Results: In the total sample, 5.5% reported anticipated stigma and discrimination as reasons for giving up on using health services. The vast majority of PWID didn’t use health services (83.3%) and social services (72.5%) in the last 12 months. Among those who did, 20.0% reported enacted stigma in health care and 20.5% in social protection institutions.   Among those who reported searching for a job or had one, 16% reported experience of losing a job or opportunity to be employed because the employer knew about their drug use, despite having better qualifications. More than half of PWID reported experience of stigma and discrimination through social contacts (54.5%) and 93.5% self-stigma. Self-stigma, anticipated and enacted stigma through social and health institutions were not statistically different according to socio-demographic characteristics such as sex, age, marital or employment status. However, experience of stigma and discrimination through social contacts was significantly higher among younger age groups (72,2% among 18-24 years old vs 43.8% among 35+ years), those living alone (68.1%) compared to those married (47.5%) and those without adequate family support compared to those with such support (59.5% vs. 42.7%). 

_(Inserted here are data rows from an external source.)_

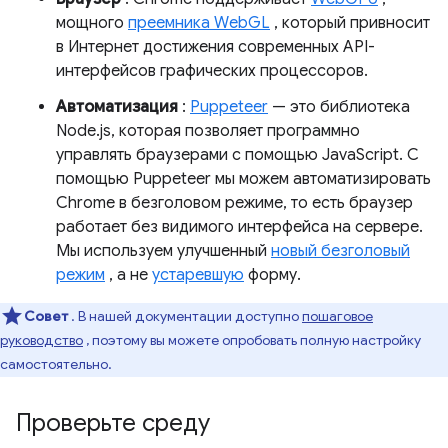
мощного
преемника WebGL
, который привносит
в Интернет достижения современных API-
интерфейсов графических процессоров.
Автоматизация
:
Puppeteer
— это библиотека
Node.js, которая позволяет программно
управлять браузерами с помощью JavaScript. С
помощью Puppeteer мы можем автоматизировать
Chrome в безголовом режиме, то есть браузер
работает без видимого интерфейса на сервере.
Мы используем улучшенный
новый безголовый
режим
, а не
устаревшую
форму.
Совет
. В нашей документации доступно
пошаговое
руководство
, поэтому вы можете опробовать полную настройку
самостоятельно.
Проверьте среду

Conclusions:  Findings call for urgent interventions aimed at health and social care professionals to reduce stigma and discrimination toward PWID which are barriers to obtaining adequate treatment and social protection. Further qualitative and quantitative research should be conducted to get better behavioral insights and to identify individual and structural factors affecting the use of health and social services. The high prevalence of discrimination through social contacts highlights the importance of interventions at the family and community levels.